Qualcomm BREW platform gets Java boost

Networking technology specialist Qualcomm has announced that a major JVM (Java virtual machine) vendor, Insignia Solutions, will...

Networking technology specialist Qualcomm has announced that a major JVM (Java virtual machine) vendor, Insignia Solutions, will offer its JVM as an extension to its BREW (Binary Runtime Environment for Wireless) platform.

Insignia Mobile Foundation, which also includes J2ME on the client side, will be downloadable to any of the approximately 2.5 million BREW-enabled phones, according to BREW officials.

The Insignia Java extension to BREW will be deployed by carriers on their networks as well as built into handsets. Users of BREW phones downloading a Java application to their phone will also be loading the JVM along with the application. The Insignia J2ME is a carrier mandated MID-P compliant VM.

Although the number of BREW-enabled phones pales in comparison to total number of phones in the market worldwide, the significance of the announcement should not be overlooked, according to Insignia executives.

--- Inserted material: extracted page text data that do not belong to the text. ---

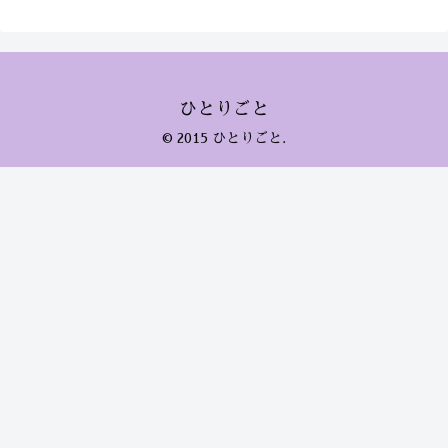
ひとりごと
© 2015 ひとりごと.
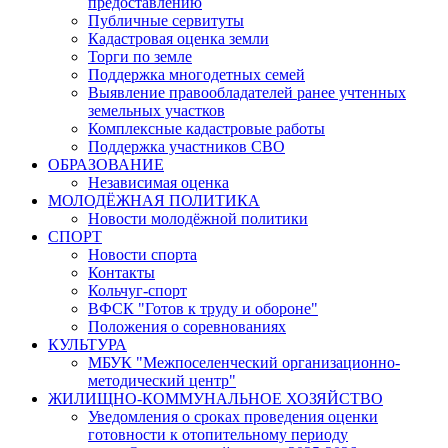
предоставлению
Публичные сервитуты
Кадастровая оценка земли
Торги по земле
Поддержка многодетных семей
Выявление правообладателей ранее учтенных
земельных участков
Комплексные кадастровые работы
Поддержка участников СВО
ОБРАЗОВАНИЕ
Независимая оценка
МОЛОДЁЖНАЯ ПОЛИТИКА
Новости молодёжной политики
СПОРТ
Новости спорта
Контакты
Кольчуг-спорт
ВФСК "Готов к труду и обороне"
Положения о соревнованиях
КУЛЬТУРА
МБУК "Межпоселенческий организационно-
методический центр"
ЖИЛИЩНО-КОММУНАЛЬНОЕ ХОЗЯЙСТВО
Уведомления о сроках проведения оценки
готовности к отопительному периоду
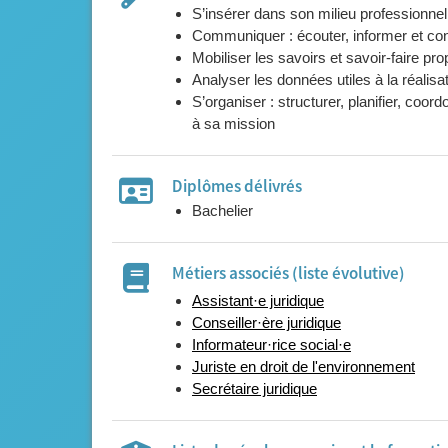
S’insérer dans son milieu professionnel
Communiquer : écouter, informer et cons
Mobiliser les savoirs et savoir-faire pro
Analyser les données utiles à la réali
S’organiser : structurer, planifier, coor
à sa mission
Diplômes délivrés
Bachelier
Métiers associés (liste évolutive)
Assistant·e juridique
Conseiller·ère juridique
Informateur·rice social·e
Juriste en droit de l'environnement
Secrétaire juridique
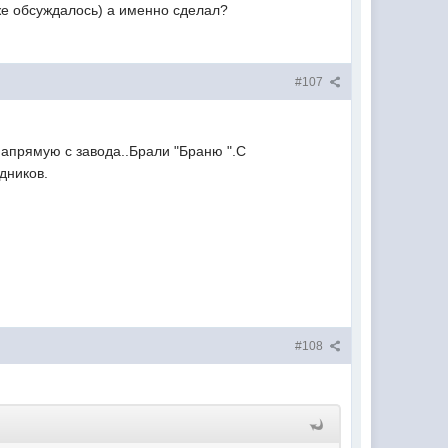
уже обсуждалось) а именно сделал?
#107
напрямую с завода..Брали "Браню ".С
дников.
#108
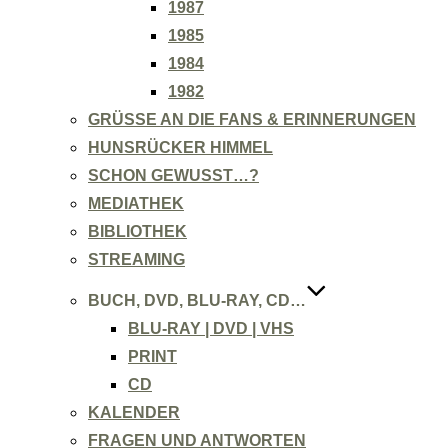
1987
1985
1984
1982
GRÜSSE AN DIE FANS & ERINNERUNGEN
HUNSRÜCKER HIMMEL
SCHON GEWUSST…?
MEDIATHEK
BIBLIOTHEK
STREAMING
BUCH, DVD, BLU-RAY, CD…
BLU-RAY | DVD | VHS
PRINT
CD
KALENDER
FRAGEN UND ANTWORTEN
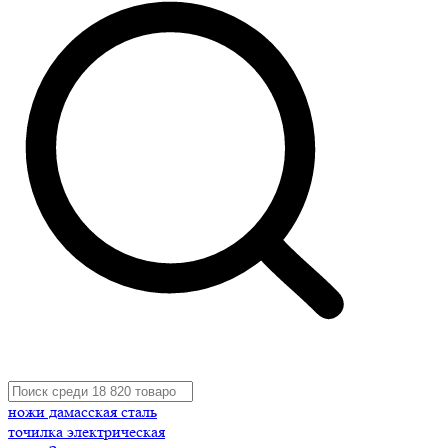
ножи дамасская сталь
точилка электрическая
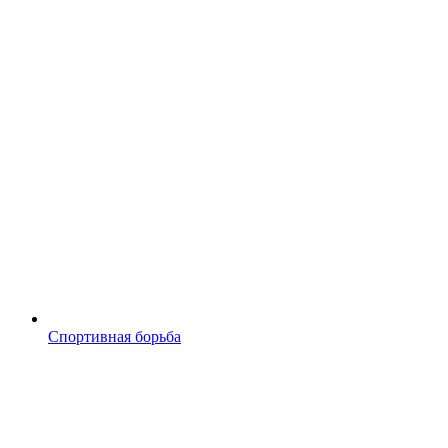
Спортивная борьба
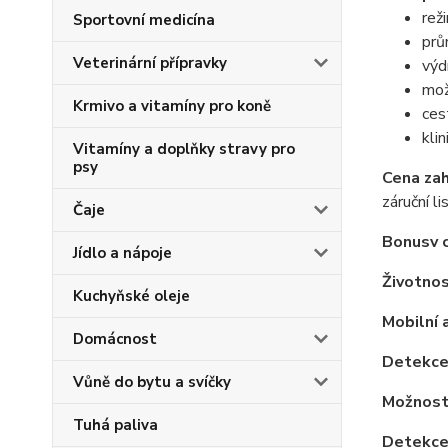
rež
Sportovní medicína
prů
Veterinární přípravky
výd
mož
Krmivo a vitamíny pro koně
ces
kli
Vitamíny a doplňky stravy pro
psy
Cena zah
záruční l
Čaje
Bonus
v 
Jídlo a nápoje
Životnos
Kuchyňské oleje
Mobilní
Domácnost
Detekce
Vůně do bytu a svíčky
Možnost 
Tuhá paliva
Detekce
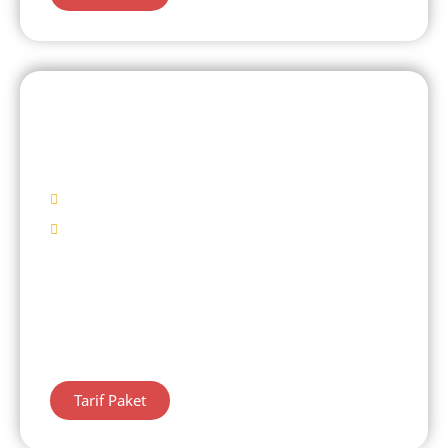
DIENG 1 HARI
D'Qiano Waterpark
Mulai Rp 335.000/ Pax
Destinasi Wisata
Kawah Sekidang
D’Qiano Waterpark Dieng
Gardu Pandang Tieng
Belanja Oleh – Oleh
Tarif Paket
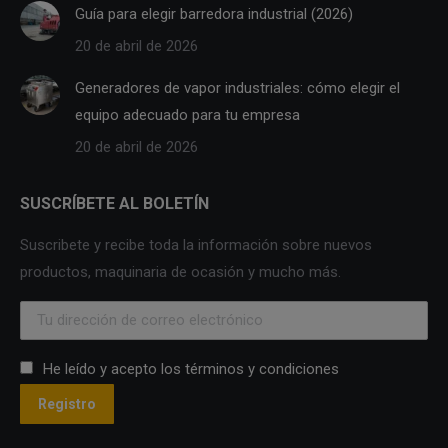
Guía para elegir barredora industrial (2026)
20 de abril de 2026
Generadores de vapor industriales: cómo elegir el
equipo adecuado para tu empresa
20 de abril de 2026
SUSCRÍBETE AL BOLETÍN
Suscribete y recibe toda la información sobre nuevos
productos, maquinaria de ocasión y mucho más.
He leído y acepto los términos y condiciones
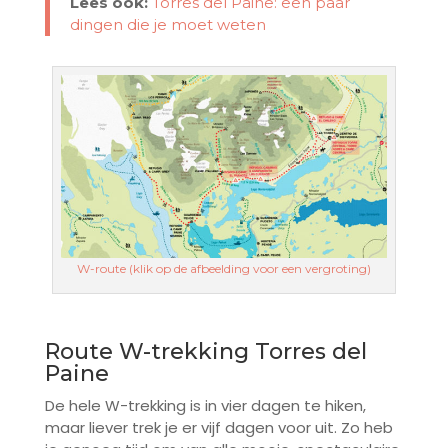
Lees ook:
Torres del Paine: een paar
dingen die je moet weten
W-route (klik op de afbeelding voor een vergroting)
Route W-trekking Torres del
Paine
De hele W-trekking is in vier dagen te hiken,
maar liever trek je er vijf dagen voor uit. Zo heb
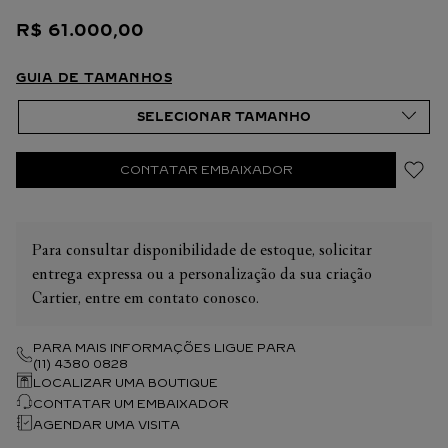
R$
61
.
000
,
00
GUIA DE TAMANHOS
CONTATAR EMBAIXADOR
Para consultar disponibilidade de estoque, solicitar
entrega expressa ou a personalização da sua criação
Cartier, entre em contato conosco.
PARA MAIS INFORMAÇÕES LIGUE PARA
(11) 4380 0828
LOCALIZAR UMA BOUTIQUE
CONTATAR UM EMBAIXADOR
AGENDAR UMA VISITA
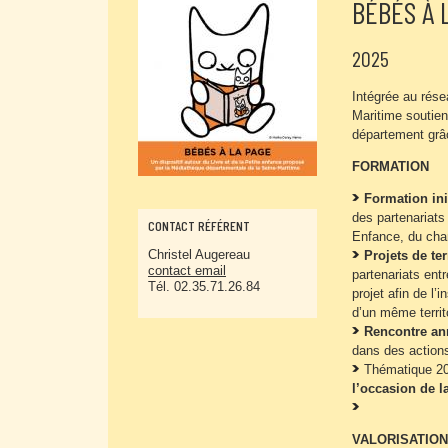
BÉBÉS À 
2025
Intégrée au rés
Maritime soutien
département grâc
FORMATION
Formation ini
des partenariats
CONTACT RÉFÉRENT
Enfance, du cha
Christel Augereau
Projets de ter
contact email
partenariats ent
Tél. 02.35.71.26.84
projet afin de l’
d’un même territo
Rencontre an
dans des actions
Thématique 2
l’occasion de l
VALORISATION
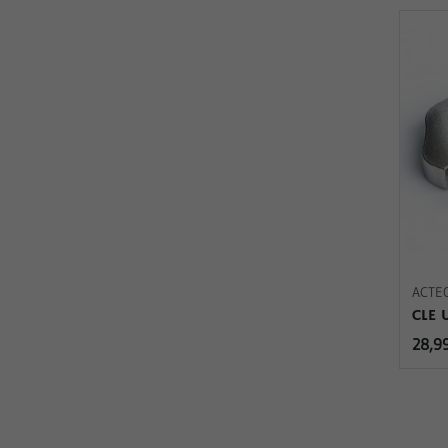
ACTE
CLE 
28,9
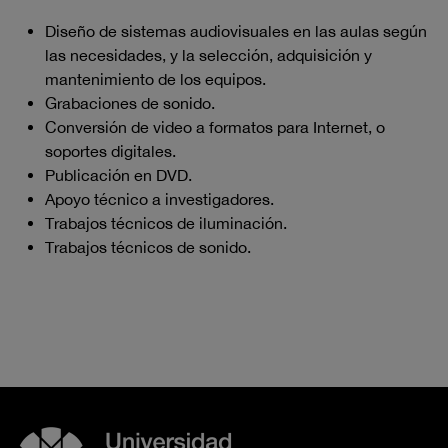
Diseño de sistemas audiovisuales en las aulas según
las necesidades, y la selección, adquisición y
mantenimiento de los equipos.
Grabaciones de sonido.
Conversión de video a formatos para Internet, o
soportes digitales.
Publicación en DVD.
Apoyo técnico a investigadores.
Trabajos técnicos de iluminación.
Trabajos técnicos de sonido.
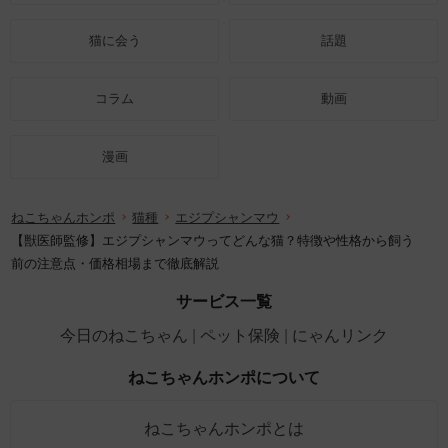
猫に会う
話題
コラム
動画
漫画
ねこちゃんホンポ
猫種
エジプシャンマウ
【獣医師監修】エジプシャンマウってどんな猫？特徴や性格から飼う
前の注意点・価格相場まで徹底解説
サービス一覧
今日のねこちゃん
ペット保険
にゃんリンク
ねこちゃんホンポについて
ねこちゃんホンポとは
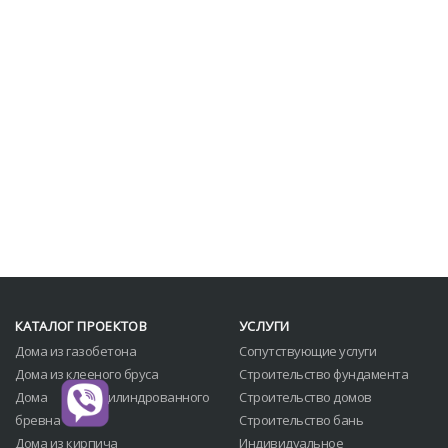
КАТАЛОГ ПРОЕКТОВ
УСЛУГИ
Дома из газобетона
Сопутствующие услуги
Дома из клееного бруса
Строительство фундамента
Дома из оцилиндрованного
Строительство домов
бревна
Строительство бань
Дома из кирпича
Индивидуальное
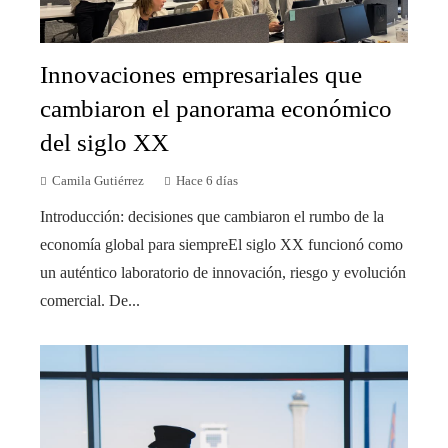
Innovaciones empresariales que
cambiaron el panorama económico
del siglo XX
Camila Gutiérrez
Hace 6 días
Introducción: decisiones que cambiaron el rumbo de la
economía global para siempreEl siglo XX funcionó como
un auténtico laboratorio de innovación, riesgo y evolución
comercial. De...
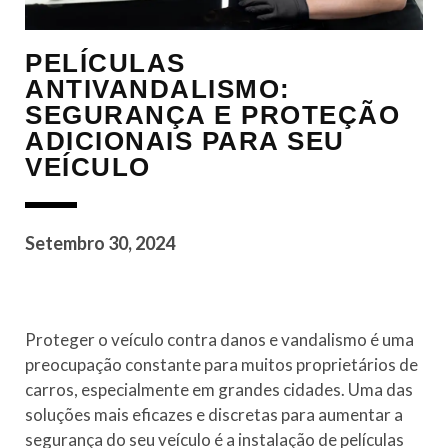
PELÍCULAS
ANTIVANDALISMO:
SEGURANÇA E PROTEÇÃO
ADICIONAIS PARA SEU
VEÍCULO
Setembro 30, 2024
Proteger o veículo contra danos e vandalismo é uma
preocupação constante para muitos proprietários de
carros, especialmente em grandes cidades. Uma das
soluções mais eficazes e discretas para aumentar a
segurança do seu veículo é a instalação de películas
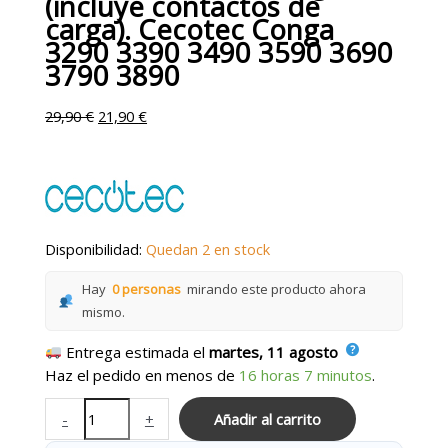
(incluye contactos de
carga). Cecotec Conga
3290 3390 3490 3590 3690
3790 3890
29,90
€
21,90
€
Disponibilidad:
Quedan 2 en stock
Hay
0 personas
mirando este producto ahora
mismo.
Entrega estimada el
martes, 11 agosto
Haz el pedido en menos de
16 horas 7 minutos
.
-
+
Añadir al carrito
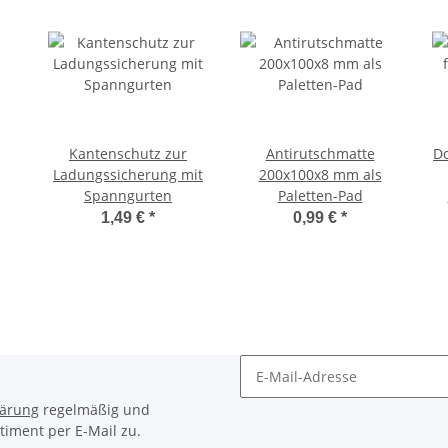
Kantenschutz zur
Antirutschmatte
D
Ladungssicherung mit
200x100x8 mm als
Spanngurten
Paletten-Pad
1,49 €
*
0,99 €
*
Newsletter Abonnieren
lärung
regelmäßig und
timent per E-Mail zu.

"Where Qualcomm had 50,000 developers, they now have 550,000 developers for their platform, said Peter Bernard, vice-president at Insignia.

The integration of Java technology by Qualcomm, the major patent holder for all CDMA networks and devices, gives high-tech companies such as Sun and the carriers supporting Java on handsets a major victory in the battle over which client platform is selected for handsets.

Java developers writing applications for Qualcomm will also benefit, said David Hayden, president of consultancy MobileWeek. "Qualcomm has a good solution that includes billing and all the pieces of the puzzle that integrate with the carriers," said Hayden.

All BREW applications are also posted on the BREW intranet site to which carriers log on. It will allow the carriers and developers to negotiate rights and pricing through e-mail.

On the downside, layering Java on top of BREW could create performance issues because phones were not designed for that capability, Hayden said. "It's like putting one operating system on top of another," said Hayden.